Arquétipo do ativismo militar, o Marechal Cordeiro de Farias participou das revoltas de 1922, 24, 30 e nos movimentos de 1945, 54, 61 e 64.

Alfred Stepan, em seu livro OS MILITARES NA POLÍTICA, ilumina o perfil dessa geração que chegou ao vértice na política depois a segunda guerra mundial.

O Tropa rotinizou os critérios burocráticos de promoção e nomeação, tolhendo a liberdade do Presidente de manipular promoções segundo os seus objetivos políticos.

Desde logo, os generais têm um limite de até doze anos no totalidade porquê oficial-general, sendo renovados os quadros a cada quatro anos, escoimando-se os preteridos nas promoções de forma que no último posto da curso somente quatro militares de cada turma sejam distinguidos pelos seus pares no alto-comando com o mastro de comando de quatro estrelas.
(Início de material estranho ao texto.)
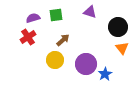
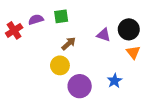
purple triangle: (90, 12) -> (104, 35), moved
red cross: (28, 37) -> (14, 30), moved
purple circle: (86, 64) -> (80, 86), moved

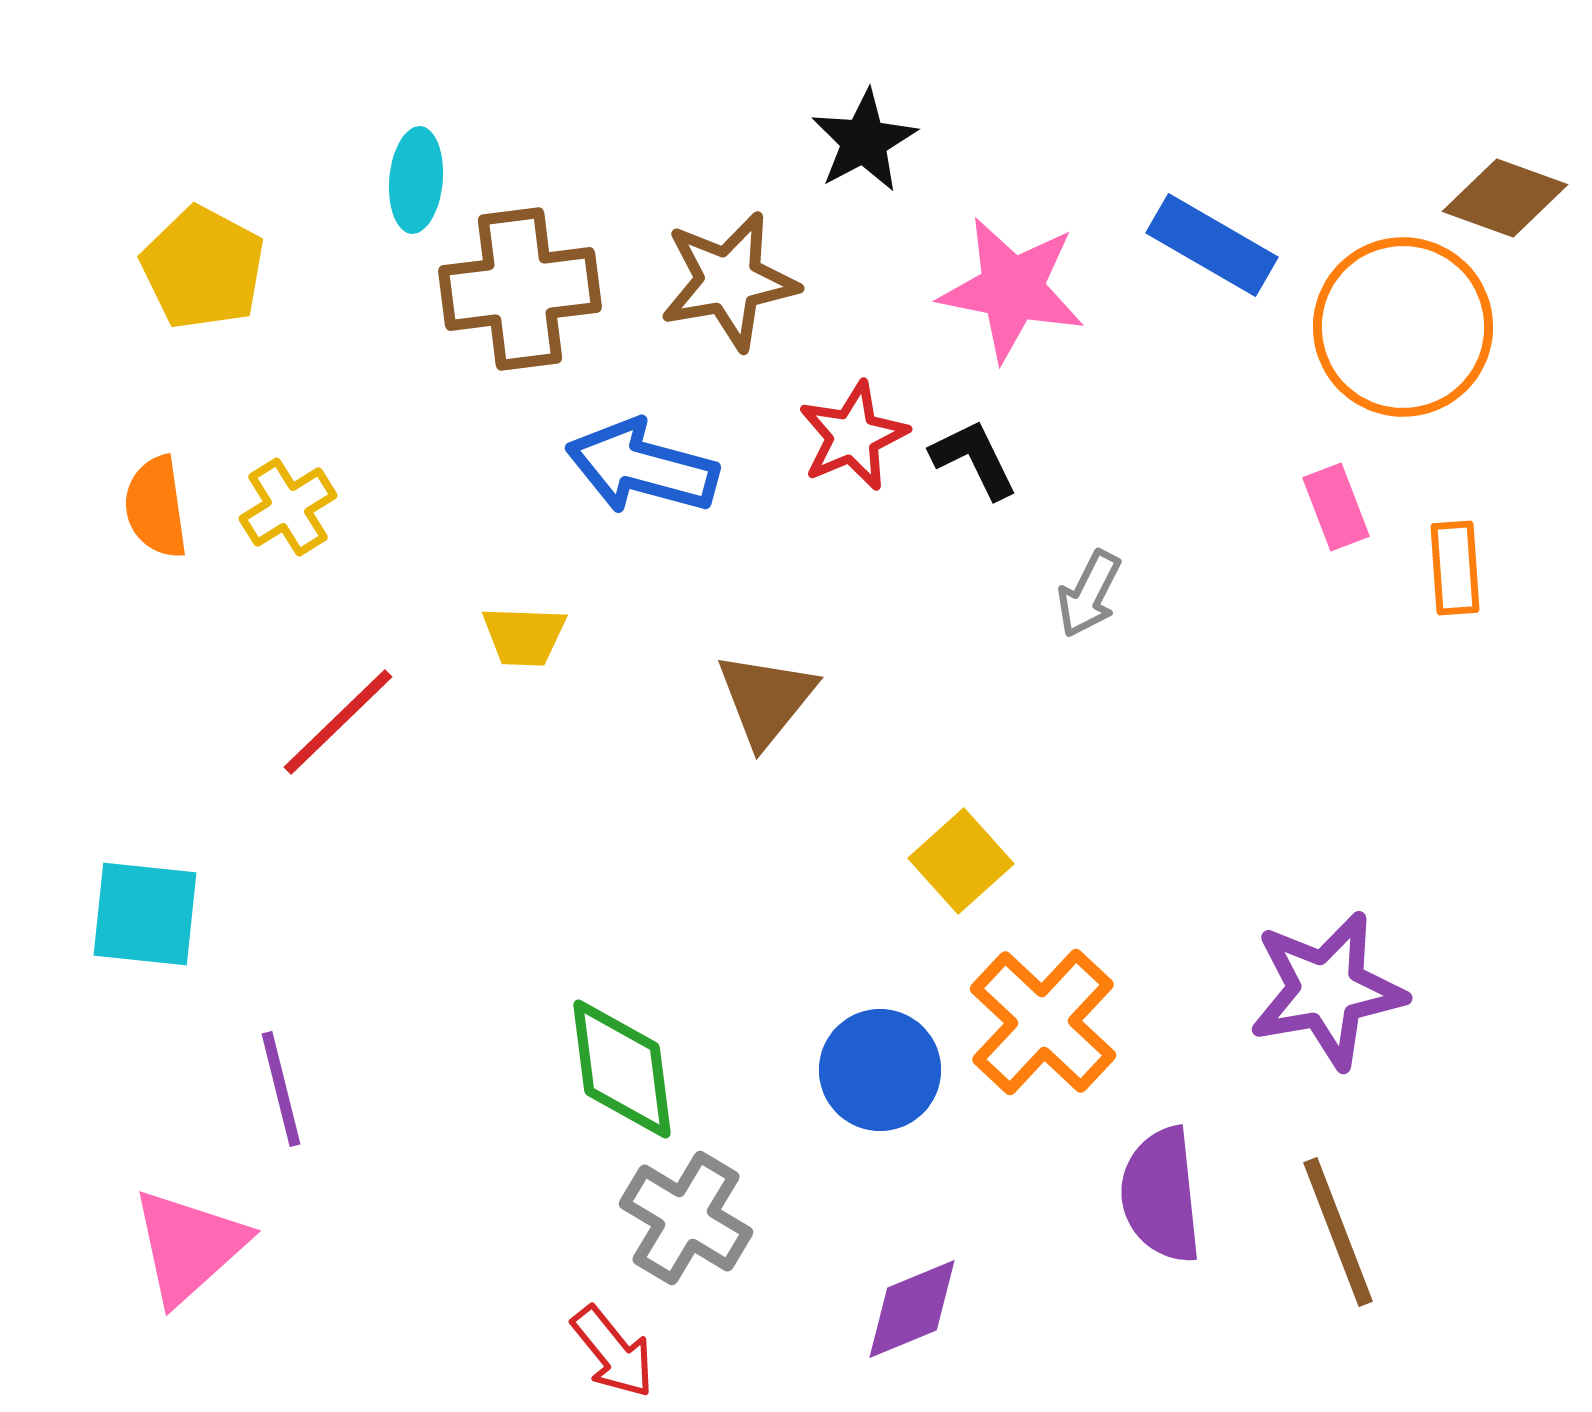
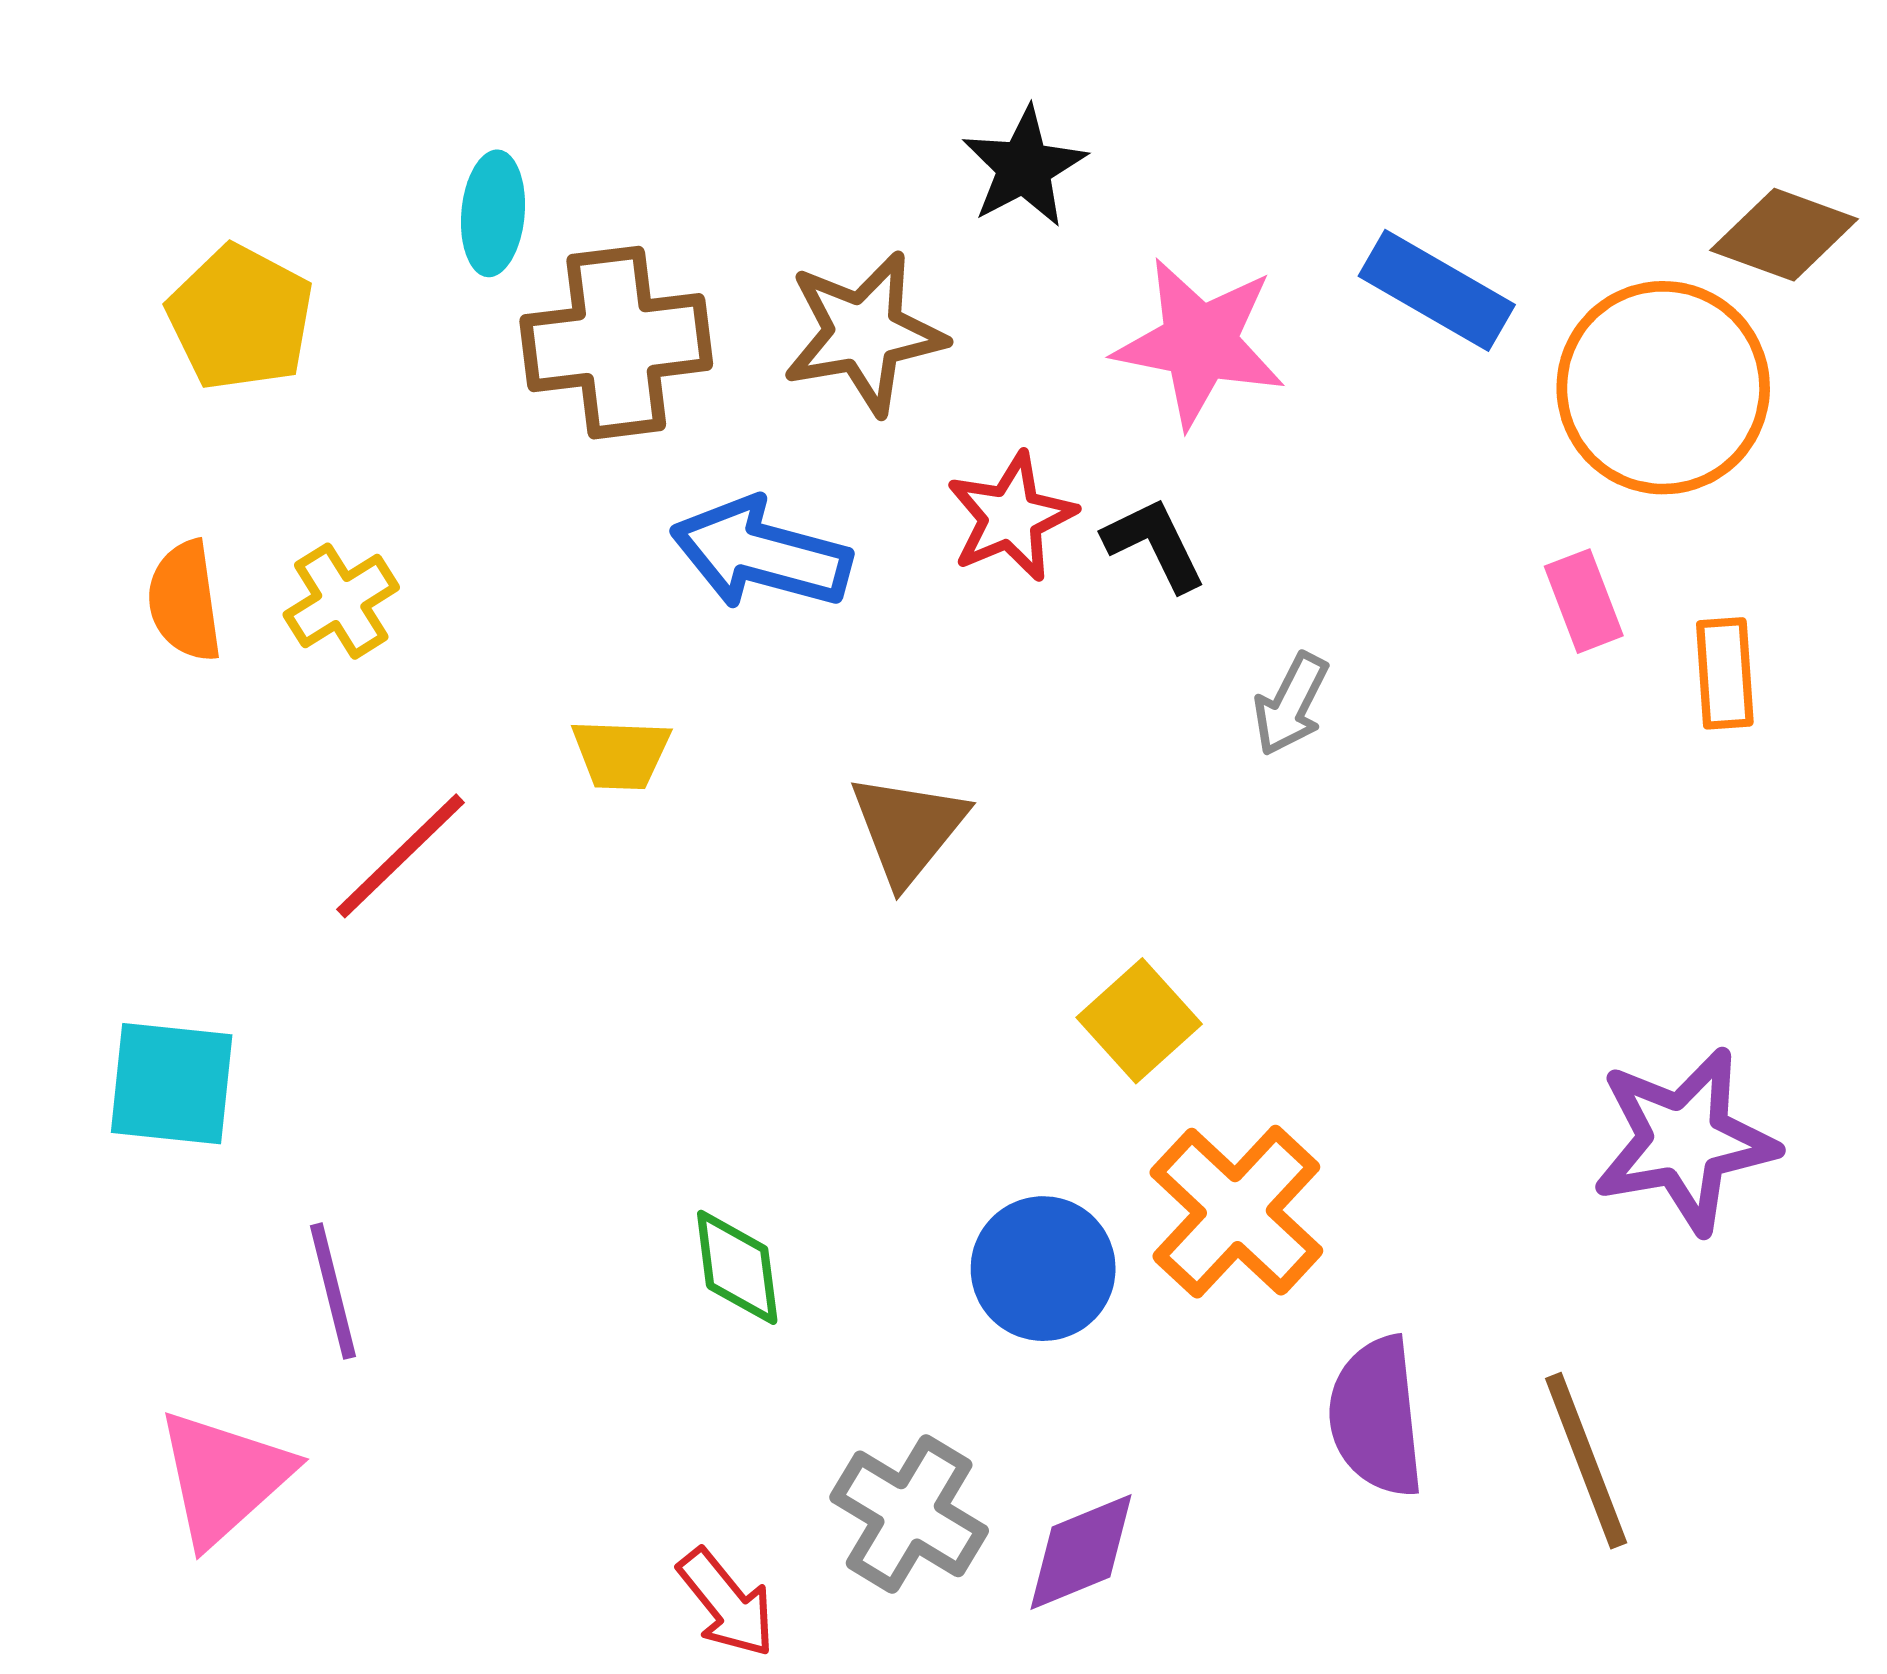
purple star: (1327, 990) -> (1684, 1141), moved
green diamond: (622, 1069) -> (737, 1267), size x0.7
gray cross: (686, 1218) -> (909, 1514), moved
Para exemplificar, tomarei minha experiência de vida militar. Sou egresso da Liceu Militar das Agulhas Negras (AMAN), da turma de 1981. Passei à suplente, ex-ofício, no posto de General de Partilha.

Éramos quase trezentos e cinquenta Cadetes, em várias armas, quadro e serviço (infantaria, cavalaria, artilharia, engenharia, intendência, comunicações e material bélico).

Em 2011, dezenove daqueles Cadetes foram promovidos ao posto de General de Brigada. Em 2015, já no posto de General de Partilha, éramos doze. Em 2019, exclusivamente quatro eram Generais de Tropa.

O processo de escolha é levado a termo depois criteriosa estudo meritória. Uma percentagem avalia cada Coronel em condições de promoção, cria uma lista com base em suas qualificações e oferece seu trabalho ao alto-comando.

O grupo de quatro estrelas se vale do estudo técnico e inserta suas percepções para a escolha dos promovidos.

Historicamente, o colegiado blinda a promoção das nefastas influências políticas que manchariam o tradicional processo formulado a partir de 1965, pela caneta de Castello Branco.

Antes de 1964, os ex-Presidentes Jânio Quadros (com viés de direita) e João Goulart (esse de esquerda) tentaram cooptar generais para seus dispositivos de resguardo, oferecendo sinecuras e promoções. Fracassaram.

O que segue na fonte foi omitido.